In Fire and Blood, Aemond isn’t Daemon’s target, though the phrase (and episode title) “a son for a son” is derived from a letter he sends the Black Council. Instead, through an intermediary he relies on “to set a terrible vengeance into motion,” he hires two mercenaries identified only as Blood and Cheese to murder one of Aegon’s children. If Rhaenyra, heir to the Iron Throne, has lost her successor, so must the usurper King Aegon.

Shock is the end result of Martin’s telling of the incident, though he first packs it with sickening detail, stretching time to build tension as the would-be killers slip into the castle and wait for Aemond’s wife Helaena (Phia Saban) and their children, six-year-old twins Jaeherys and Jaehaera and two-year-old Maelor, to arrive. They tie up Alicent. They strangle her bedmaid. The most horrific detail, however—an act of cruelty calculated to leave lasting psychological scars, and one missing from the show—is that they force Helaena to choose which of her sons must die. If she can’t pick one, Blood will rape her daughter, and then kill them all.

This is how Martin describes the scene in Fire and Blood: “On her knees, weeping, Helaena named her youngest, Maelor. Perhaps she thought the boy was too young to understand, or perhaps it was because the older boy, Jaehaerys, was King Aegon’s firstborn son and heir, next in line to the Iron Throne.”

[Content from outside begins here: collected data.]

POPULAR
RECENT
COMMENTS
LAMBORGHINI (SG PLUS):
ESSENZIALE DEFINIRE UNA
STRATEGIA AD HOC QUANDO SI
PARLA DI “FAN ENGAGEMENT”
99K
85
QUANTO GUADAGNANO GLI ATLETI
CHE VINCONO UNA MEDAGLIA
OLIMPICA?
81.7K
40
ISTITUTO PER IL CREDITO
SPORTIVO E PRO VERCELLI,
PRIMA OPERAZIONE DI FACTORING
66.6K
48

Once Helaena tearfully complies, however, Blood and Cheese cap off their psychological torment of her with a horrific twist—they kill the child she chose to save. The book’s depiction is disturbing in its twisting of the psychological knife: “‘You hear that, little boy?’ Cheese whispered to Maelor. ‘Your momma wants you dead.’ Then he gave Blood a grin, and the hulking swordsman slew Prince Jaehaerys, striking off the boy’s head with a single blow. Helaena began to scream.”

The scene’s setup is dually evocative. Helaena has to watch her young child being slain in front of her, knowing Maelor will grow up with the knowledge that she was ready to sacrifice him in favor of his brother. This represents not only an immediate torment of a mother forced into an impossible choice but also the lasting guilt that will follow her forever. It’s the kind of emotional violence the TV adaptation lacks.

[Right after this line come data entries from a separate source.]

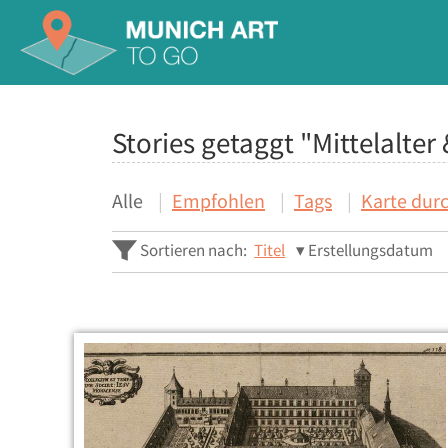
Stories getaggt "Mittelalte
Alle
Empfohlen
Tags
Karte dur
Sortieren nach:
Titel
Erstellungsdatum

A photo including Phia Saban in the series House of the Dragon on HBO

Helaena.

Theo Whitman / HBO

Maelor doesn’t exist in House of the Dragon, leaving just the twins Jaehaerys and Jaehaera. The prelude to the killing is full of tension: To get to the royal quarters, Blood and Cheese must walk past the king instead of passing through the castle unobtrusively, their nervousness palpable. They come to blows over their roles in the scheme, friction threatening to unravel the whole plot. A shot of a lit torch rolling away implies that all this might just go up in flames. Set to Ramin Djawadi’s haunting, ominous score, the dread intensifies.

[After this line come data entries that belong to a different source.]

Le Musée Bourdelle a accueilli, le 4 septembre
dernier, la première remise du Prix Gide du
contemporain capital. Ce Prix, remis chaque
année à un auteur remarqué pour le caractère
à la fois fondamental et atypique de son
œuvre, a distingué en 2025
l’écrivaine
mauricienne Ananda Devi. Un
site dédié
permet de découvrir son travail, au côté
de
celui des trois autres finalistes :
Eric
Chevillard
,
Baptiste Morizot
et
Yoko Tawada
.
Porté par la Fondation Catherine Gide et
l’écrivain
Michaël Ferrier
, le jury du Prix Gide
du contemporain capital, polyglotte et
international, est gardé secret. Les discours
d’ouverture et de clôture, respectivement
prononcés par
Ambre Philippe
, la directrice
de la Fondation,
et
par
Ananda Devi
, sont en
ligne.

When the men find Helaena and the twins instead of their intended target, however, is when the scene begins to falter. Since they can’t identify which of the twins is a boy, they ask her to point him out. Saban initially plays Helaena as shut down by shock and trauma. She shuts her eyes, offers up a valuable necklace in exchange for her children’s lives in a flat monotone. But it takes only a few seconds before she mutely points out Jaehaerys. Her reaction is so odd that even Blood and Cheese first suspect that she’s lying to protect the heir, though they soon realize she isn’t. House of the Dragon spares viewers from the visual brutality of the killing by having only the harrowing sounds of a child’s squeals and the oscillating squeak of a saw fill the air the camera tracks Helaena’s escape, but it also robs audiences of the source material’s acute emotional agony. Even Helaena’s description of the night’s events to Alicent—“They killed the boy”—is distant and impersonal.

Carrying Jaehaera, Helaena flees down the same castle steps Alicent once had Rhaenyra make the excruciating climb with her newborn. With this shot, House of the Dragon draws parallels between the two mothers, but its writing only serves the pain of one.